In exit polls conducted by ABC News, NBC News and CNN on Tuesday, the majority of voters said they trusted Biden more in a major crisis.
“My sense is that because there is a fair amount of concern about the coronavirus … that tends to encourage voters to think more cautiously about who is more predictable and more trustworthy, and that likely worked to Biden’s favor,” Clayton said.
Biden, delivering an address Tuesday night in Philadelphia, said he would speak later this week about how he believes the federal government should respond to the virus.
“This whole coronavirus is a matter of presidential leadership,” Biden said.
African American voters boost Biden
Biden’s support among black voters has helped him post substantial margins of victory throughout the primary season, while Sanders struggled to make inroads with a critical bloc of the Democratic Party.

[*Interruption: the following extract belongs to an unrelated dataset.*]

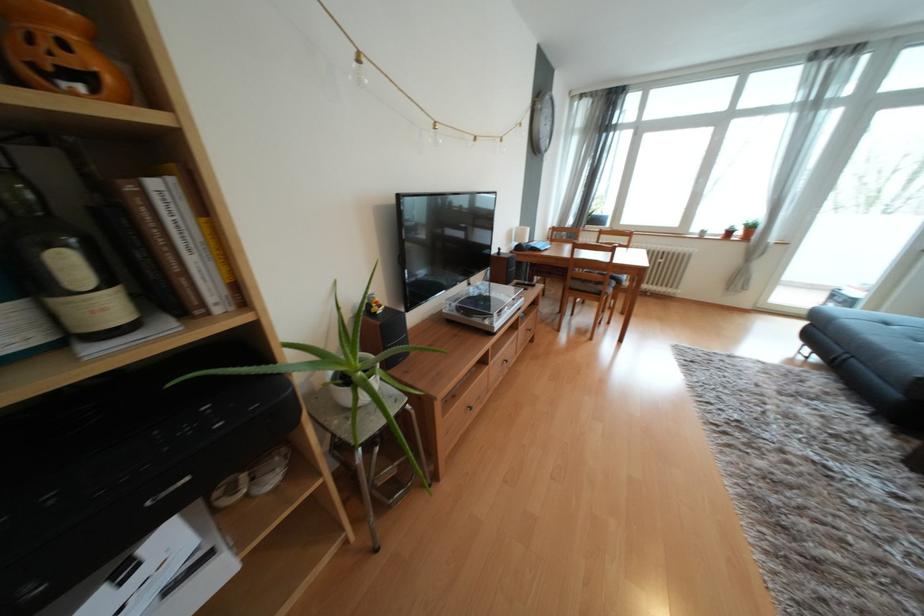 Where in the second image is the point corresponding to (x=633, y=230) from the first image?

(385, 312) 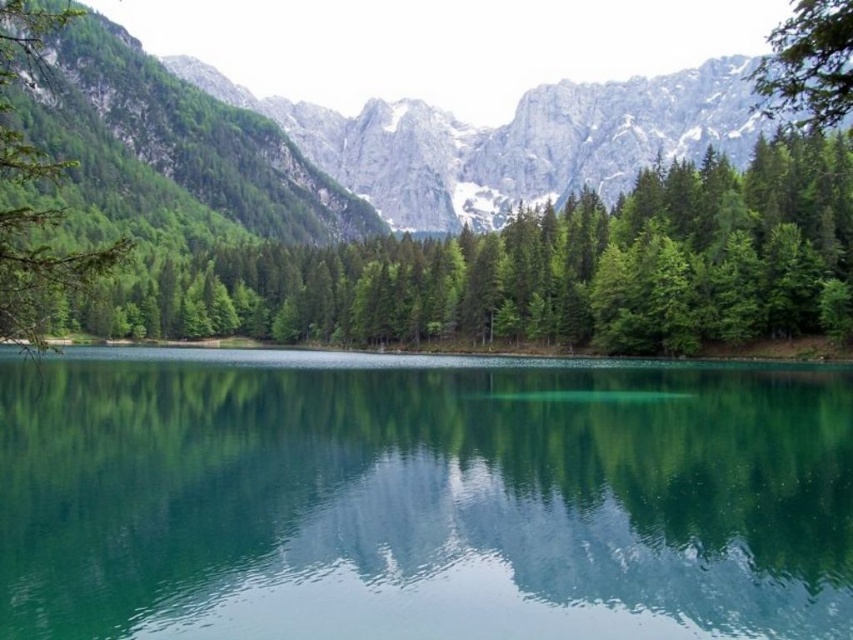 You are standing at the lakeside and want to take a photo of the green glassy water at center and the green matte tree at upper center. Which object is positioned higher in the image?

The green matte tree at upper center is positioned higher in the image than the green glassy water at center, which is located below it.

Consider the image. You are standing at the edge of the lake and want to locate the green glassy water at center. According to the coordinates provided, where exactly should you look?

The green glassy water at center is located at point (421, 497), so you should look towards that coordinate to find it.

Heading into Tuesday’s vote, Sanders ramped up his outreach to black voters. He launched a campaign ad featuring past footage of former President Barack Obama praising him, bulked up spending on radio ads targeting black voters and announced the endorsement of the Rev. Jesse Jackson, a longtime civil rights activist.
But those efforts came as Biden received the endorsements of former presidential hopefuls Sens. Cory Booker (D-N.J.) and Kamala Harris (D-Calif.).
On Tuesday night, Biden continued to dominate among black voters.
In Mississippi, where black voters make up 64% of Democratic primary voters, exit polls showed that Biden won 84% of their vote, compared with Sanders’ 13%.
In Michigan, Biden won 66% of the African American vote, compared with Sanders’ 29%; in Missouri, Biden won 69% to Sanders’ 28%.
“You can’t be a progressive Democratic candidate for president and win without black voters, and Bernie Sanders’ biggest failing is his lack of performance with black voters,” said Brad Bannon, a Washington, D.C.-based Democratic campaign strategist.
“Biden’s strength with black voters is a big advantage for Biden and a big liability for Bernie Sanders,” Bannon said.